Eğer kulağa aptalca bir soru gibi geliyorsa, bunu yanıtlamaya çalışın. Metin, anlaması kolay olduğu için nettir. Çünkü basittir. Çünkü nettir.

“Açık ve net”, “kolay anlaşılır” ve “basit”, eş anlamlı kelimelerdir. Eş anlamlı kelimeler arasında farklar varken, içerikleri yoktur. Bu nedenle, yine kendi sübjektif takdirinizle baş başa kalırsınız. Ama sizin net olduğunu düşündüğünüz şey, başka biri için net olmayabilir. Nete tıpkı bir matematik formülü gibi, objektif bir tanım vermemizin nedeni budur. Netliği başarmak için (örneğin, herkesin net olduğunda hemfikir olabilmeniz için) üç şey yapmanız gerekir:

1. Kilit öneme sahip olana vurgu yapmak.
2. İkinci öneme sahip olanı da vurgulamak.
3. Önemi olmayanı ortadan kaldırmak.

Tıpkı tüm matematik formüllerinde olduğu gibi, bunun işe yaraması için de nasıl uygulayacağınızı bilmeniz gerekir. Bu da muhakeme etmeyi gerektirir. Bu durumda, öncelikle neyin kilit öneme sahip olduğuna karar vermeniz gerekir. (Örneğin, okurlarınızın metinden almasını istediğiniz kilit fikirler nelerdir?) Bunu yapmak her zaman kolay değildir. Her şeyin kilit öneme sahip olduğunu söylemek çok daha kolaydır, bu nedenle elinizdeki her şeyi ortaya koyarsınız. Ancak bu konuda uyarıda bulunan bir atasözü vardır: Eğer her şey önemliyse, o zaman hiçbir şey önemli değildir. Bir başka deyişle, eğer öncelikle, okurlarınızın gerçekten bilmek istediklerinin neler olduğunu tanımlamazsanız, bunu sizin için yapmazlar. Metninizde kaybolurlar ve ya pes ederler ya da okuduklarını anlamazlar.

Peki, formülün ikinci unsuru olan ikincil öneme sahip olanı da vurgulamak konusuna gelirsek… Bu, kulağa yeterince kolay gelir. Kilit bilgilerin ve fikirlerin, ayrıntılar arasında kaybolup gitmesini istemezsiniz. Neyin kilit öneme sahip olduğunu (başlıklarla, İtaliklerle, altını çizerek ya da basit bir biçimde bilgiyi organize ederek) açıkça vurgularsanız, geri kalan her neyse otomatik olarak ikincil vurguya sahip olacaktır. Artık geriye kalan tek şey, önemi olmayanların ortadan kaldırılmasıdır.

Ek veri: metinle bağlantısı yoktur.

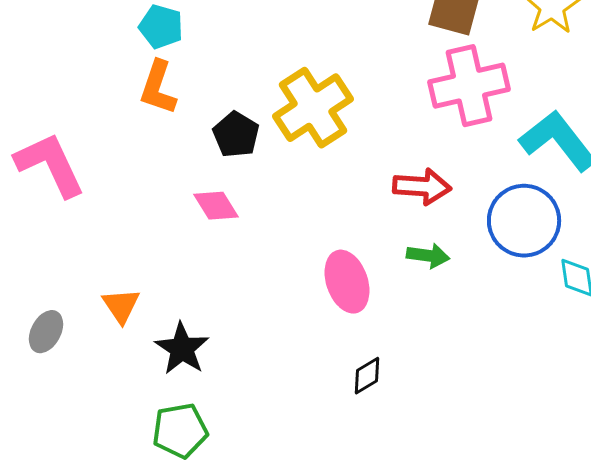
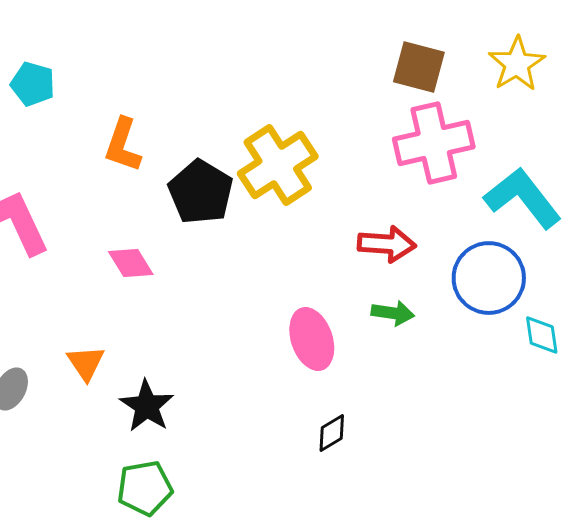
cyan pentagon: (161, 27) -> (33, 84), moved
black pentagon: (236, 135) -> (201, 192), size x1.4
pink diamond: (216, 206) -> (131, 263), moved

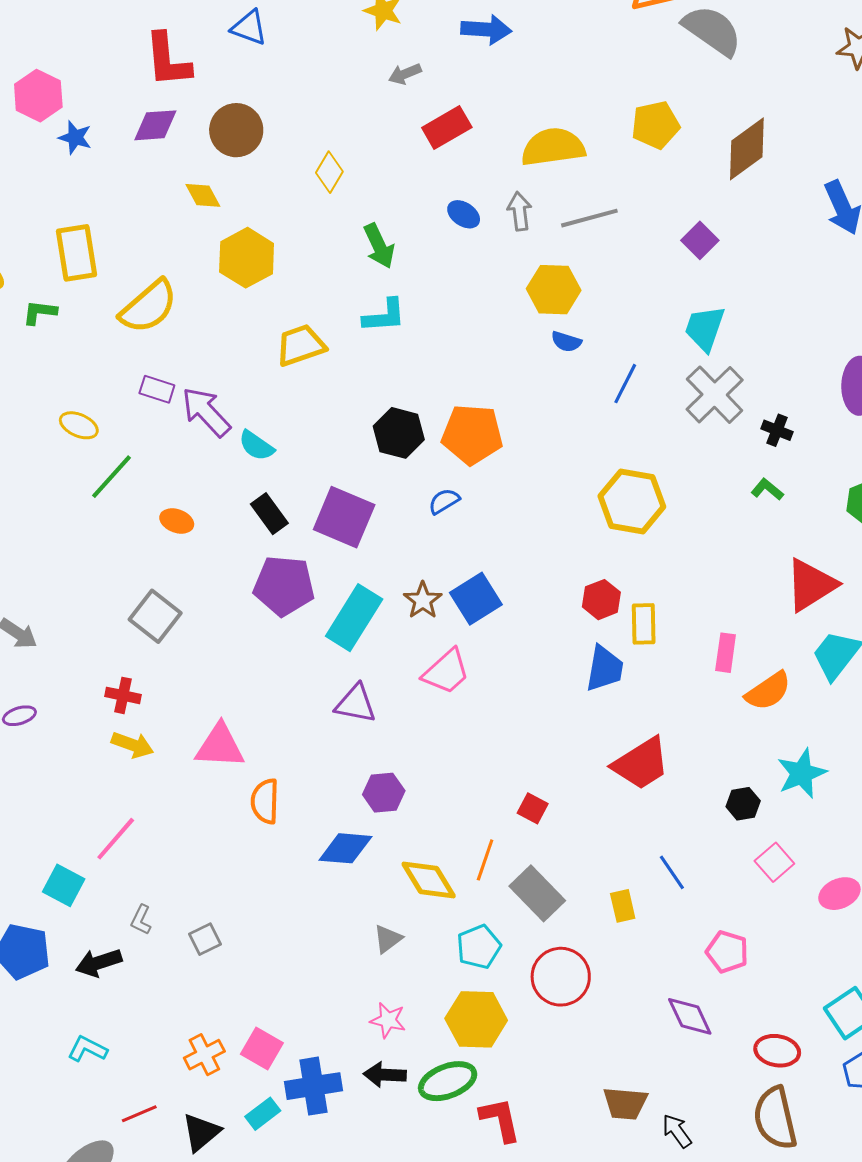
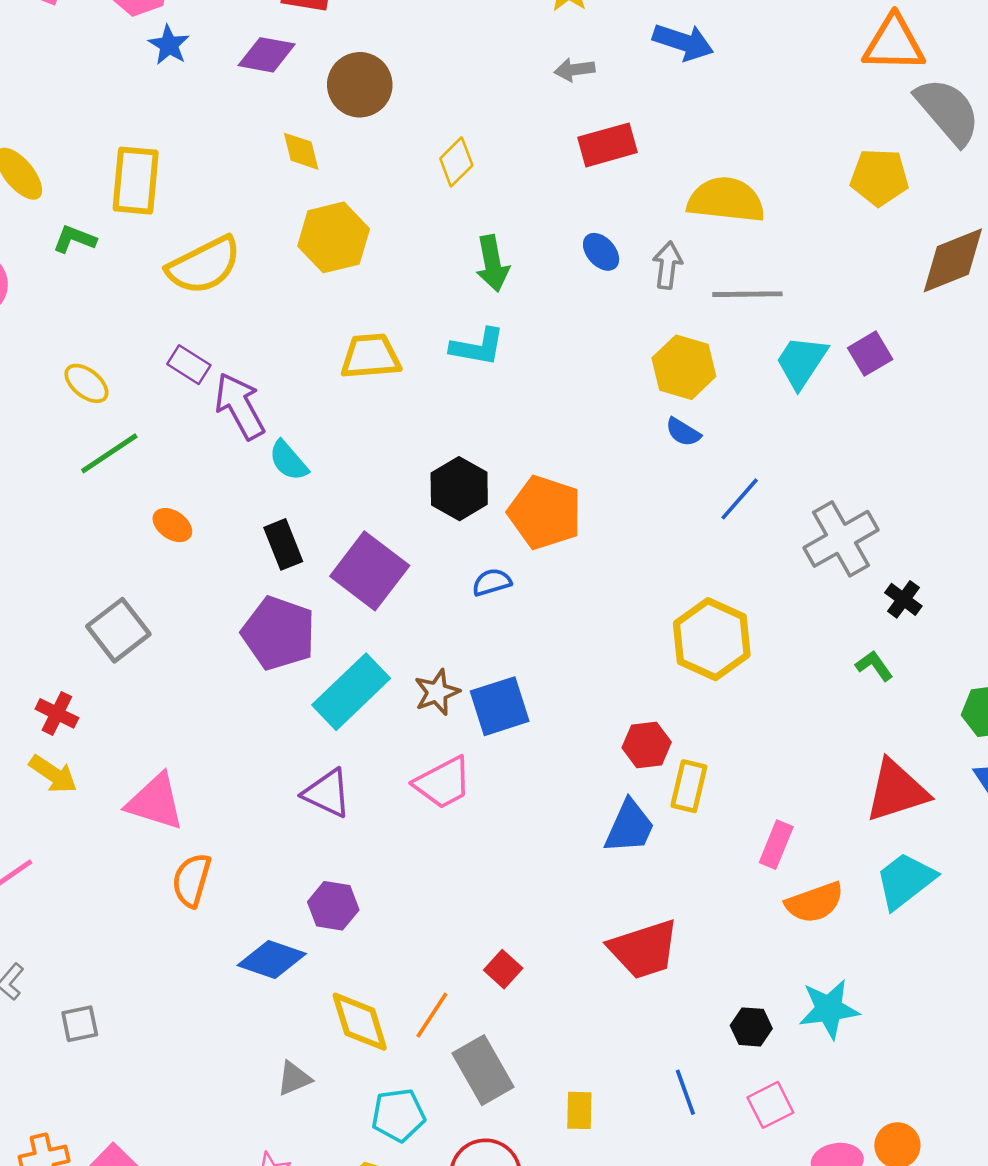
yellow pentagon: (655, 125) -> (879, 177), moved
cyan trapezoid: (705, 328) -> (801, 362), moved
blue line: (672, 872) -> (685, 1092), moved

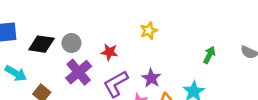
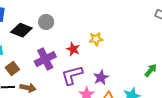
yellow star: (149, 31) -> (96, 39), moved
gray circle: (71, 43) -> (46, 22), moved

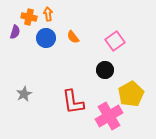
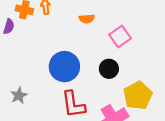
orange semicircle: (73, 37) -> (87, 19), moved, turned -56
blue circle: (46, 38) -> (64, 67), moved, size x1.4

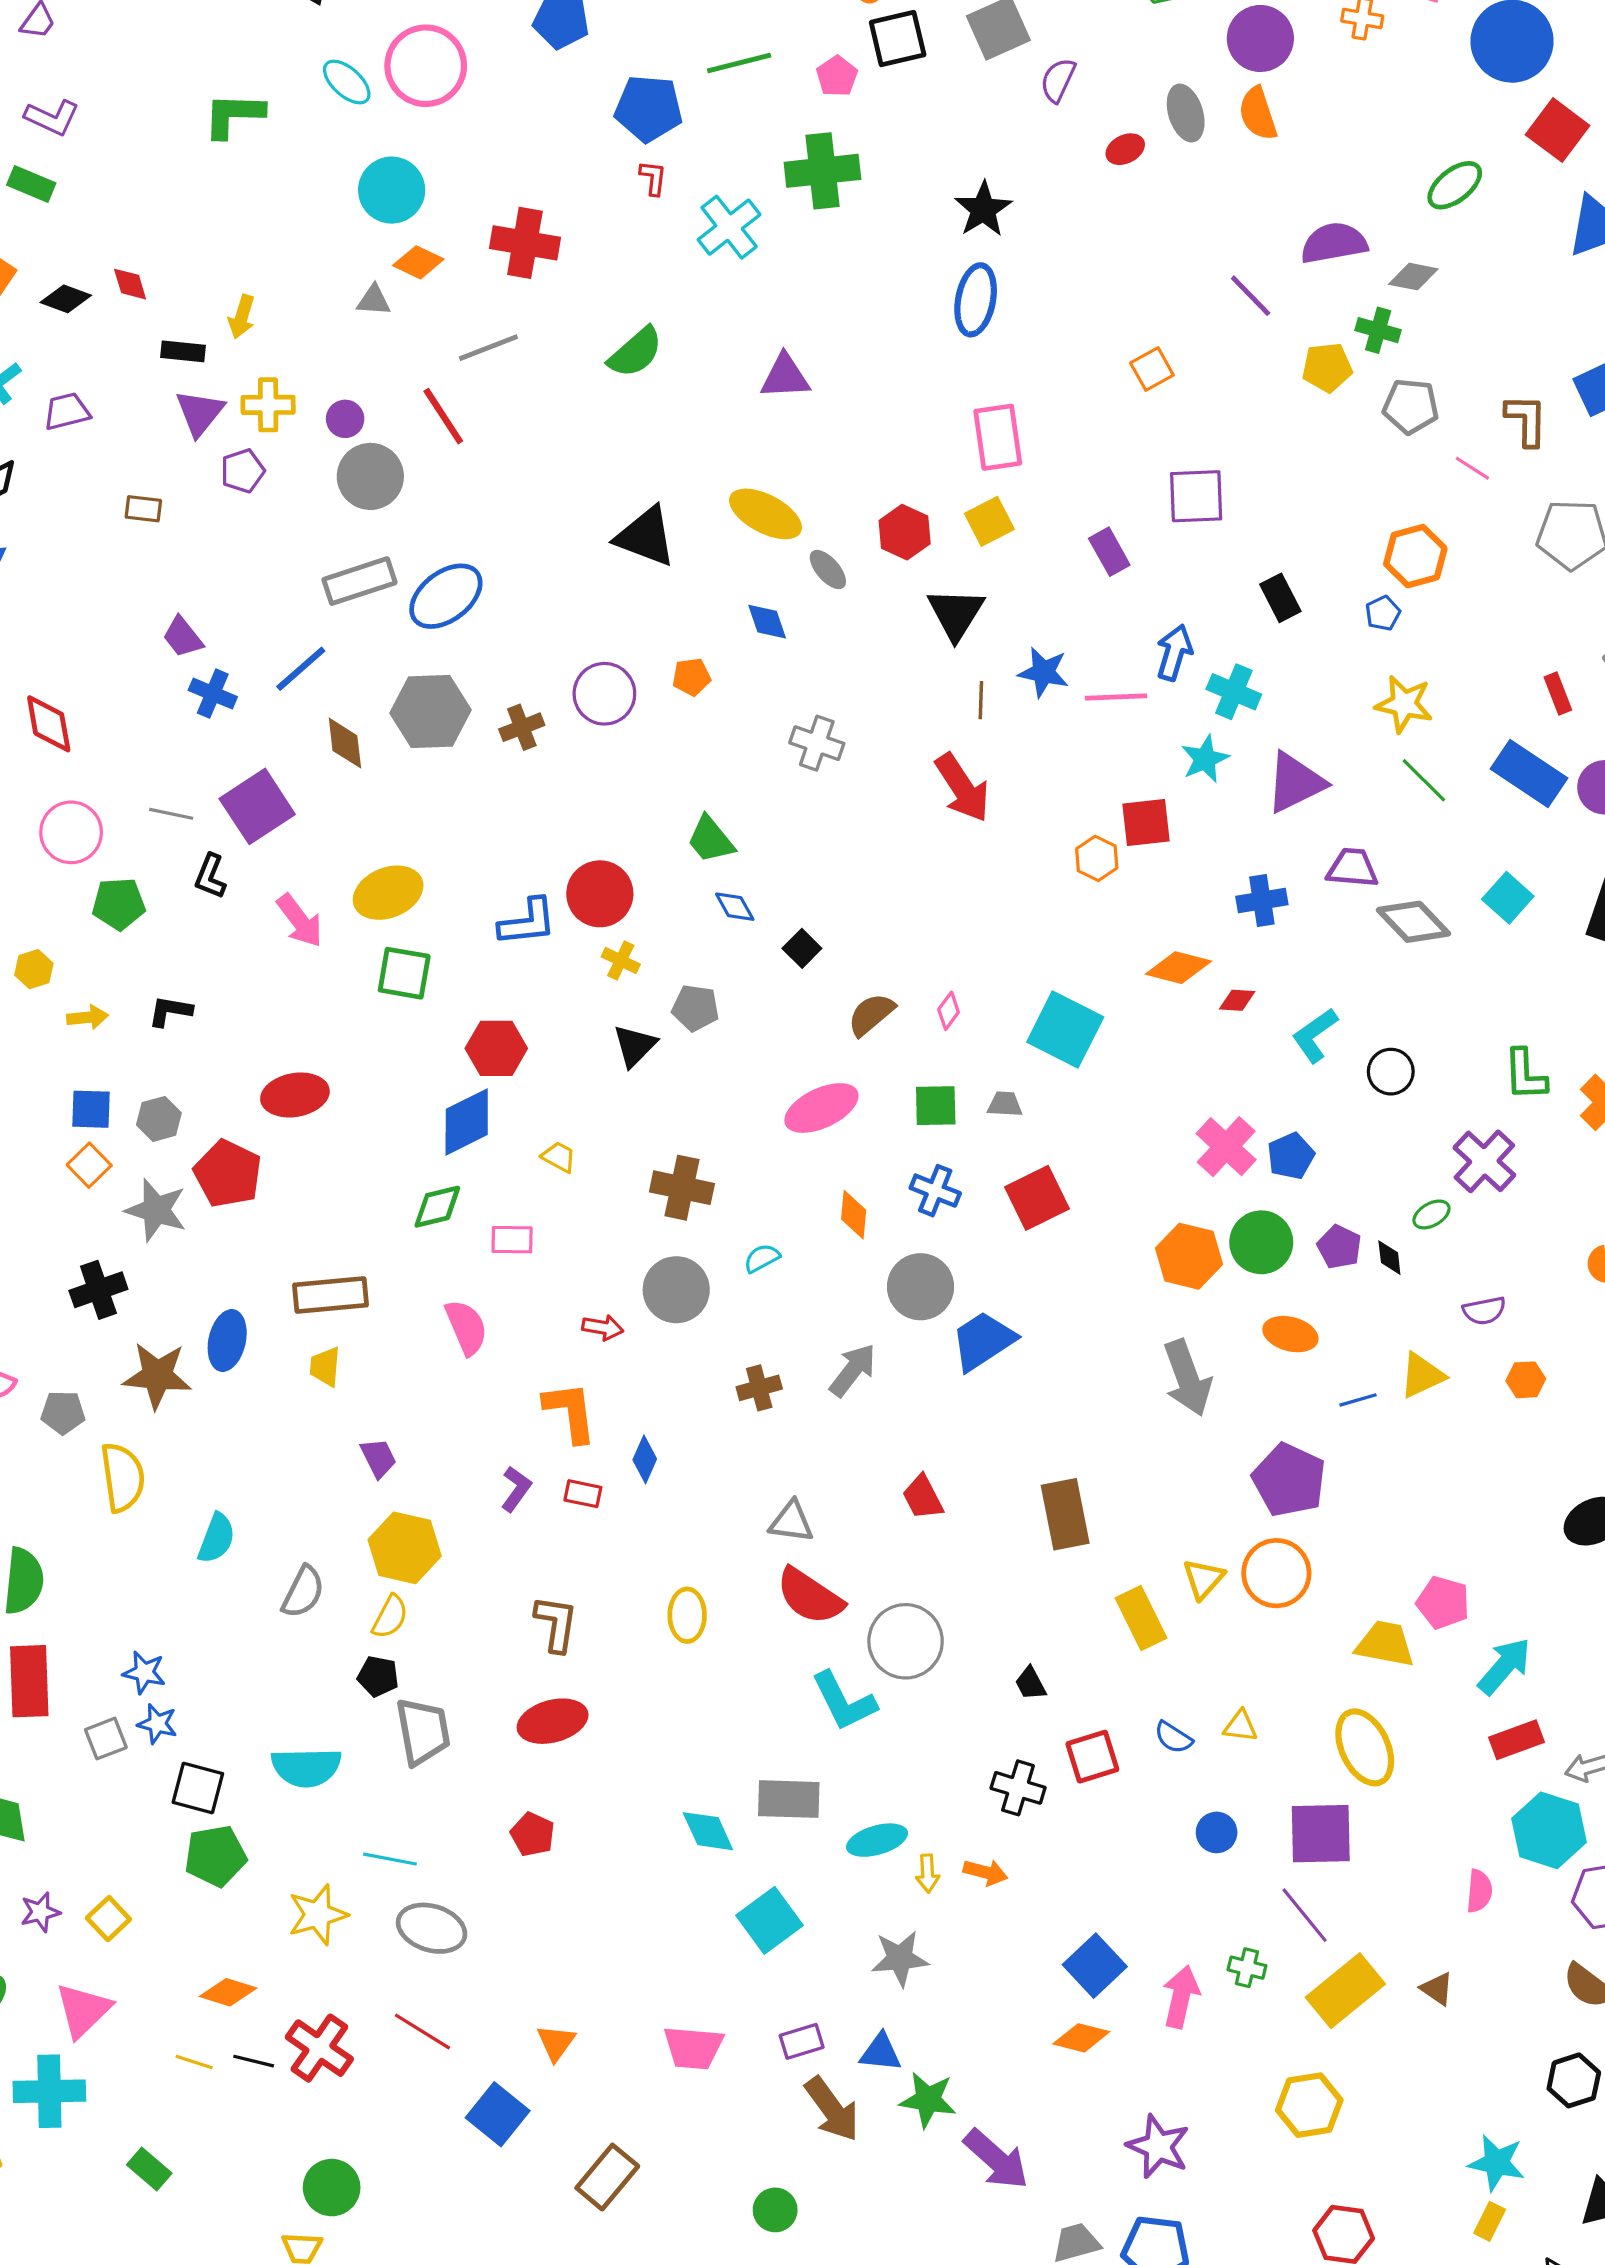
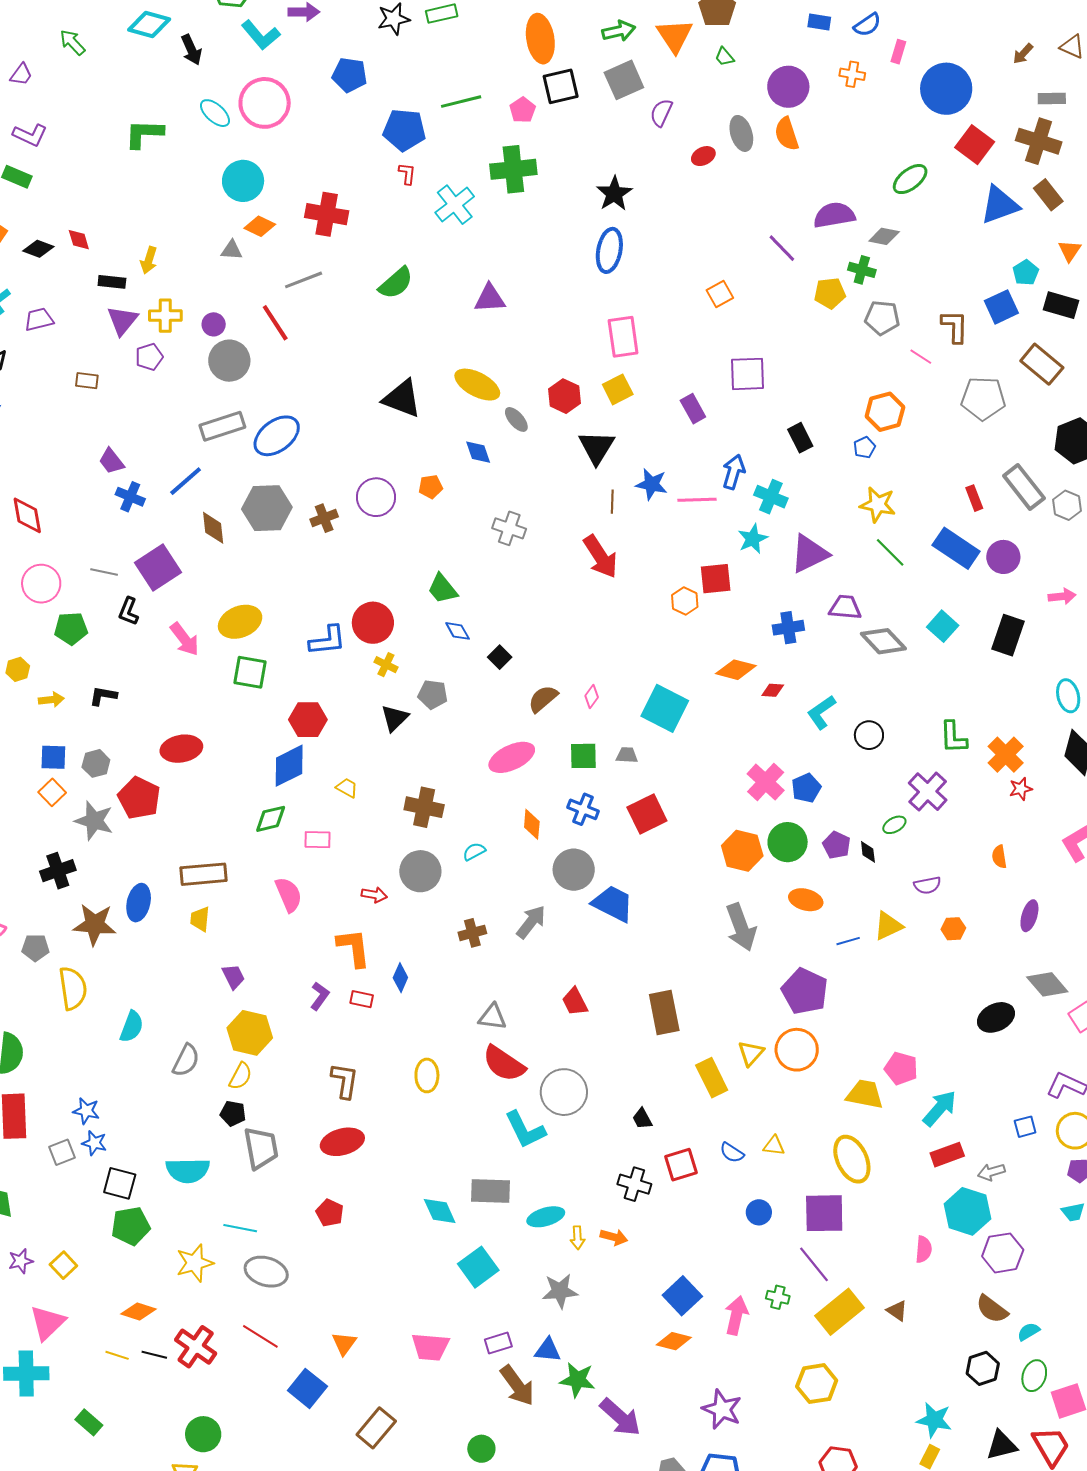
blue trapezoid: (983, 1341) -> (613, 904), turned 60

Peki, ikincil öneme sahip olan ile önemsiz olanı birbirinden nasıl ayırabilirsiniz? Bu, bir kez daha muhakeme gerektirir. Bunun için, aşağıdaki çok önemli testten yardım alabilirsiniz.

İkincil öneme sahip olanlar, bir ya da daha fazla kilit fikri destekleyen ve / veya ayrıntılı olarak hazırlayan her şeydir. Eğer bir bilgi parçasının bir ya da daha fazla fikri desteklediğini ya da ayrıntılı olarak hazırladığını düşünüyorsanız, bunu tutun. Eğer değilse, ortadan kaldırın.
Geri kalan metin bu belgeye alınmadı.